Trying to write critically about a new use of artificial intelligence?
Start by asking your sources three questions:
- How far they are away from the point of delivery?
- How much data are they working with and what is the diversity or scope of the population the data was gathered from?
- And finally, what kinds of algorithms did they apply and what sorts of devices are they limited to using?
Those were some of the lessons from a panel of experts who recently gathered at The Aspen Institute to address the promise and challenges of A.I. with the D.C. Chapter of the Association of Health Care Journalists. Speakers included the National Institute of Health’s Dr. Sameer Antani, American Medical Informatics Assocation’s Dr. Douglas Fridsma, Children’s National Health System’s Dr. Marius Linguraru and AstraZeneca’s Anand Subramony.

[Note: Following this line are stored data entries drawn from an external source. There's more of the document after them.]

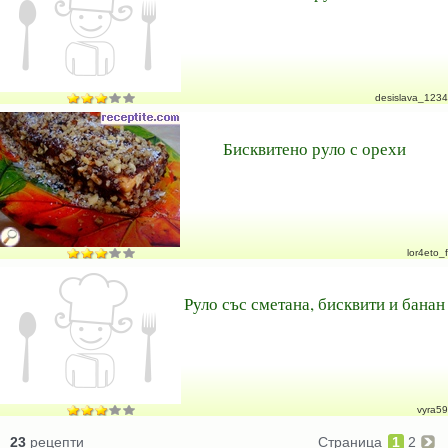
desislava_1234
Бисквитено руло с орехи
lor4eto_f
Руло със сметана, бисквити и банан
vyra59
23
рецепти
Страница
1
2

Applications of artificial intelligence presented to the group included the use of machine-learning algorithms to help recognized slight facial deformities in infants that might lead to earlier diagnoses of genetic disorders at Children’s National Health System to applications by AstraZeneca for more quickly identifying molecules that could be successful drug targets to broader uses harnessing the power of electronic health records.
It’s crucial to push for an understanding of how close an idea is to reality and how large a change it could make in health care, suggested Fridsma, the president and CEO of the American Medical Informatics Association. “People have done pilots where they’ve got some really interesting stuff,” he said. “But there’s a big gap in our health care environment between the change layer and the reality layer.”

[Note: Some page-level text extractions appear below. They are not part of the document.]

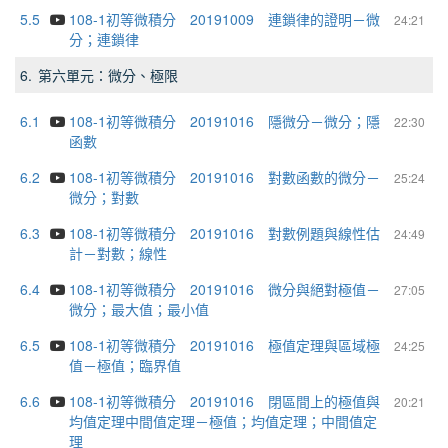
5.5
108-1初等微積分 20191009 連鎖律的證明－微
24:21
分；連鎖律
6.
第六單元：微分、極限
6.1
108-1初等微積分 20191016 隱微分－微分；隱
22:30
函數
6.2
108-1初等微積分 20191016 對數函數的微分－
25:24
微分；對數
6.3
108-1初等微積分 20191016 對數例題與線性估
24:49
計－對數；線性
6.4
108-1初等微積分 20191016 微分與絕對極值－
27:05
微分；最大值；最小值
6.5
108-1初等微積分 20191016 極值定理與區域極
24:25
值－極值；臨界值
6.6
108-1初等微積分 20191016 閉區間上的極值與
20:21
均值定理中間值定理－極值；均值定理；中間值定
理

Reporters need to ask about the scope of the data and what kinds of algorithms researchers they been applying. “A more closed an environment becomes narrower,” said Antani, the acting chief of the Lister Hill National Center for Biomedical Communications Engineering Branch at the National Institutes of Health’s National Library of Medicine.
The diversity of the datasets are crucial to understand as well to ensure A.I. isn’t working with data that is inherently biased.
“If you train on the VA dataset — and they’ve got good datasets — you’re going to have a bunch of old white men and you’re going to miss important things about other important racial and underrepresented minorities,” Fridsma said. “As we think about these algorithms and the data, we have to be cognizant of that.”